“Between stimulus and response, there is a space. In that space is our power to choose our response.”
— Viktor E. Frankl
The Pressure Cooker Moment
It always begins the same way. You are running late. A glass falls and shatters. Someone makes a comment that lands too close to the bone. Suddenly, your voice is louder, your chest is tighter, and your breath is quicker than you remember allowing. You say things you don’t mean, sharp, loaded, final. You slam doors, roll your eyes, and scoff.
And just like that, a spoon on the ground becomes the spark for war. The air shifts. What began as inconvenience turns into indignation. You are no longer arguing about the spoon. You are yelling about everything, your exhaustion, your unmet expectations, your aching pride. It’s not about now. It’s about everything you have swallowed for weeks.
In that moment, everything feels enormous, so final, so personal. You swear everyone is against you. You feel haunted.
But, what if it’s not?
When Everything Feels Bigger Than It Is
We have all lived in that moment, the one where the world narrows to the heat in your face, the tightness in your jaw, and the illusion that this, right now, is everything. When the missed text, the misplaced keys, the way they chewed their food, becomes unbearable.

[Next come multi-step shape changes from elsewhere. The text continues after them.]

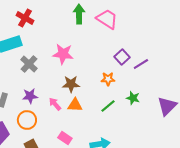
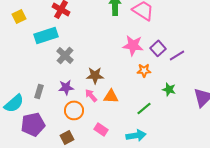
pink star: (63, 54) -> (133, 45), moved
brown star: (71, 84) -> (95, 75), moved
green line: (108, 106) -> (144, 108), moved
orange circle: (27, 120) -> (74, 110), moved

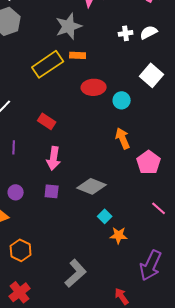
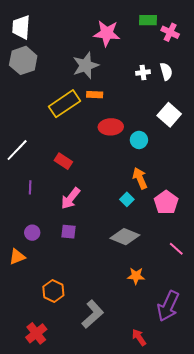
white semicircle: (149, 32) -> (166, 71), turned 102
pink arrow: (54, 158) -> (70, 198), turned 30
gray diamond: (92, 186) -> (125, 237), moved
cyan square: (105, 216) -> (127, 199), moved
orange hexagon: (21, 250) -> (53, 291), moved

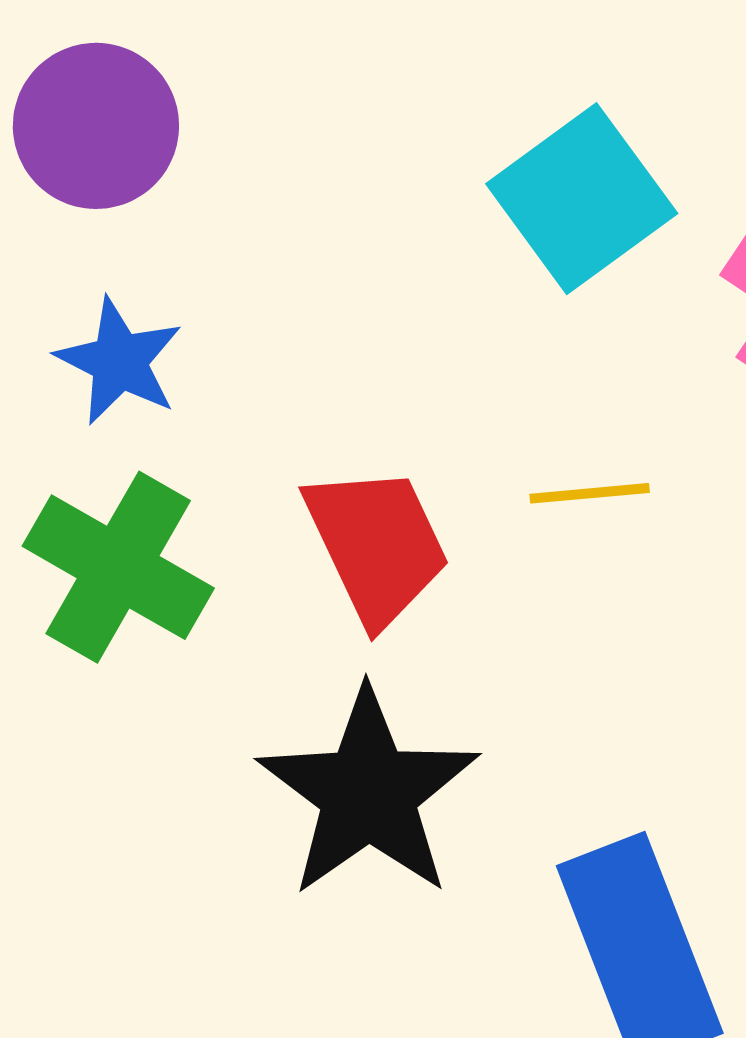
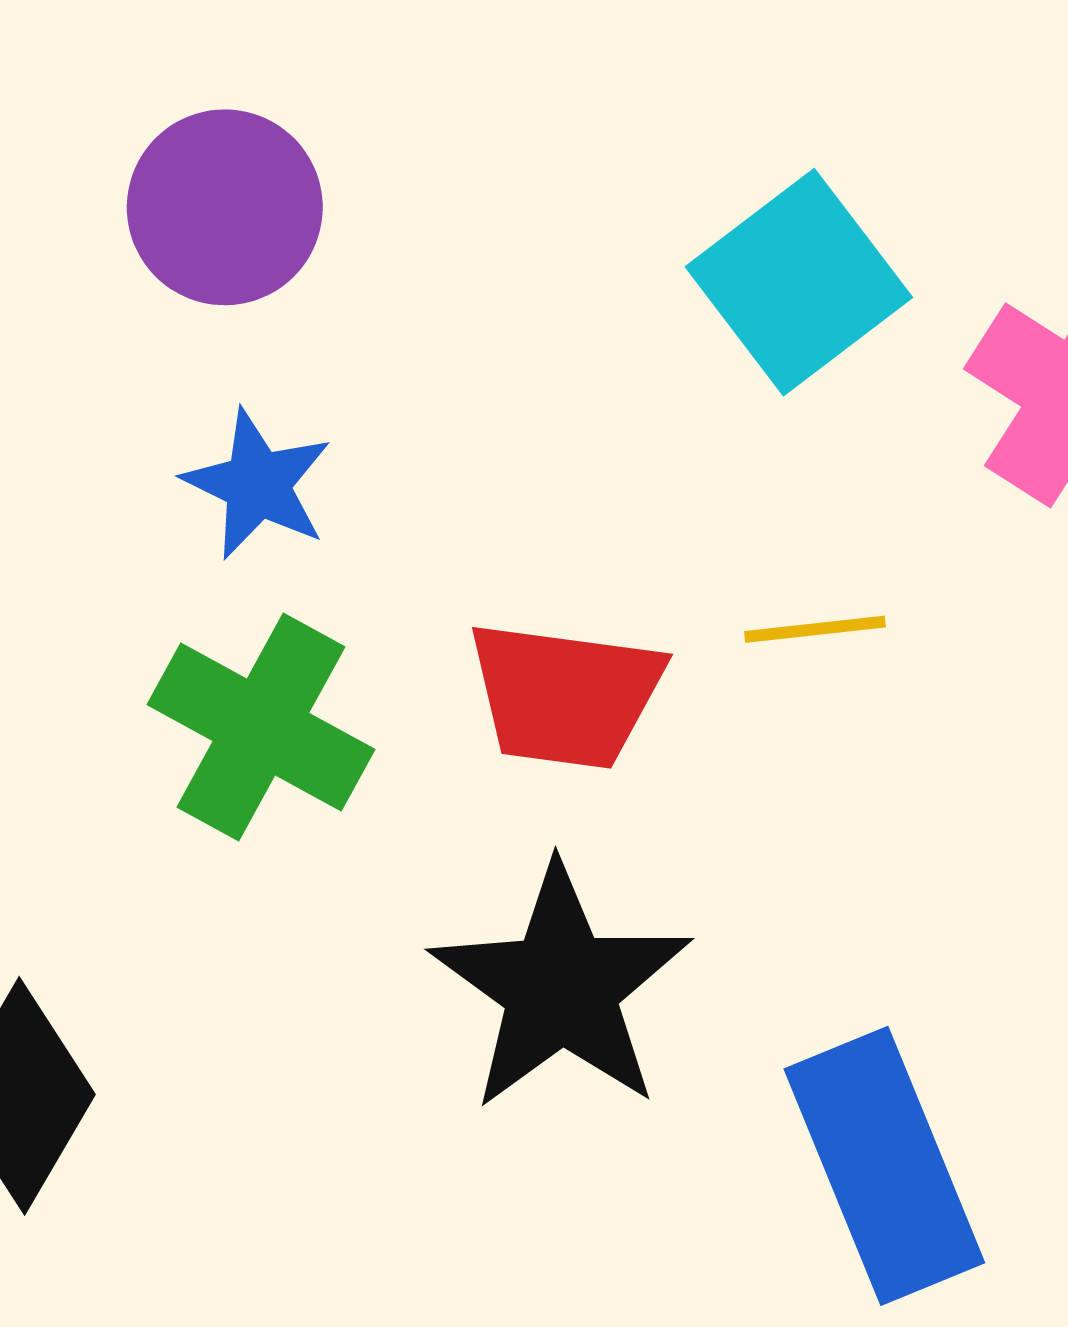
red trapezoid: (377, 545) -> (565, 695), turned 124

Stress magnifies life through a funhouse mirror. We yell at the children because of the email that went unanswered. We slam drawers because of the fear we have been carrying for weeks. The anger comes out sideways, and suddenly everyone around us is walking on eggshells.
What we forget in the heat of it all is something painfully simple: this too shall pass.
The Magnifying Glass of Pain
There is a strange thing pain does: it amplifies. It turns whispers into insults, accidents into attacks, and delays into betrayals. It makes you the center of a drama you never auditioned for.
“Pain insists upon being attended to. God whispers to us in our pleasures, speaks in our conscience, but shouts in our pains.”
— C.S. Lewis
When we are hurting, tired, stretched thin, misunderstood, we don’t just feel pain. We become it. We carry it into every room. Every sentence. Every silence. We speak through it, even when we think we are being reasonable. We see through it, even when the picture is clear.
And we forget: This storm will pass. But the things we say in the middle of it? They may not.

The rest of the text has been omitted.